Today I turn 40. I don’t feel 40. Mentally I still feel young and vivacious but I do have my days where my body definitely feels like it is 40 years old. I remember turning 30 and how depressed I was on that day. Forty seemed so far away and that 10 years has just flown by. As I have approached the big 4-0 I’ve reflected on a lot of things that have happened and how much I have changed over the years. I am definitely not the person that I used to. You learn a whole lot in 40 years, even when you are twenty-something and think you know it all and are ready to take over the world, you get older and realize how naive you were. I’m sure many 20 year olds would tell me how full of shit I am right now but one day, they will learn that lesson, too. What happens when you turn 40? Well, nothing “happens”. You just turn a year older. You are half way to 80. You are double the age of a 20 year old and I’m sure they think God, 40 is so old!
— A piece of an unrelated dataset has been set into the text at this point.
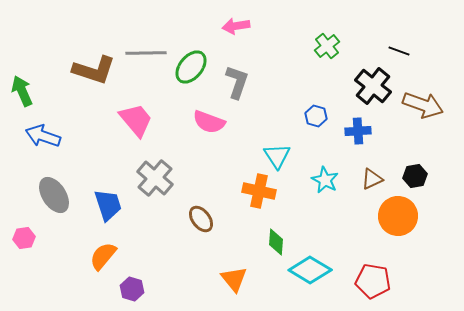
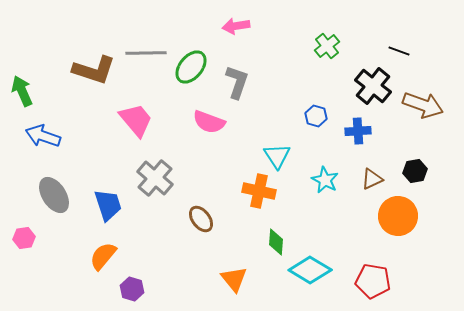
black hexagon: moved 5 px up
A lot has happened in my 40 years, well even just in the last 20 or so years since becoming an adult. Things I never expected to happen. Things like:
- I travelled a lot. I never left the country but I saw many of the 50 states and made some amazing friends that I still keep in touch with today
- I have been to a shit ton of concerts and met a lot of bands (even my all time favorite band ever)
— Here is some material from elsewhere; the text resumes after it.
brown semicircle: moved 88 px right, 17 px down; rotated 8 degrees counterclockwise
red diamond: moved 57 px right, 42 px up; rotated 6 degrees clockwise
- I was on the Jenny Jones talk show (yep) on national TV
- I found love (or so I thought)
- I became a mother (real quick).
- For a few years, I was a DJ on a local radio show
- I went back to school at the age of 32 and got my degree
- I saw many family members leave this world
- Even a few of my classmates (4 or 5 are gone, I think)
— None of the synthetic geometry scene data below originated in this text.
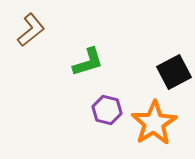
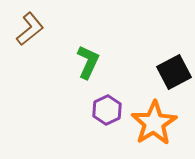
brown L-shape: moved 1 px left, 1 px up
green L-shape: rotated 48 degrees counterclockwise
purple hexagon: rotated 20 degrees clockwise
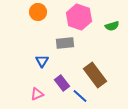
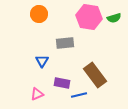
orange circle: moved 1 px right, 2 px down
pink hexagon: moved 10 px right; rotated 10 degrees counterclockwise
green semicircle: moved 2 px right, 8 px up
purple rectangle: rotated 42 degrees counterclockwise
blue line: moved 1 px left, 1 px up; rotated 56 degrees counterclockwise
- I have been through Hell and back
- A brutal divorce
- I became a single mother
- I realized that I am stronger than I ever thought I could be
- I think about death a lot and the fact that I am not going to be on this earth forever
- I watch my mother grow older and slower, knowing that she probably only has a few more years with us (hopefully longer)
One of the most difficult lessons I had to learn in my life is that I can’t trust everyone. I used to be the type of girl who saw the best in everyone and trusted them until they showed me differently. I’m the opposite now. I trust no one until they have proven themselves worthy of my trust. I’ve learned that not everyone has a caring heart like I do and people will look you dead in the eyes and lie to you, take advantage of you, and hurt you without even thinking twice. People are horrible selfish beings.I am hoping that I am raising my children (tweens/teen) to be good human beings and have a heart like their mother. The world truly is an ugly place and seems to get uglier every day.
What does the next 10 years hold for me? Hell if I know?! I am hoping it holds many good things for me and I’m hoping that I get to stick around for a long time to see my kids grow up and become parents, and for me to become a grandparent. Many of my friends are already grandparents but I am not ready for that yet.
I now understand why the older really are wiser. They have life experience and experiences that life gives you is unlike anything else. You can’t buy it, you can’t duplicate it, you just have to live it. Some people are luckier than others and unfortunately the world is not a fair place.
Over time, I have learned not to sweat the small stuff. Little things don’t matter. You see the world differently than you did when you were 20. I can’t quite explain it. You just learn to relax a little bit and not flip out over unimportant things. Well, not EVERYONE learns this but most do. Maybe 40 is the new 30.. Or maybe life is all downhill from here once you turn 40? I guess I will just have to live and learn for myself. Welcome 40.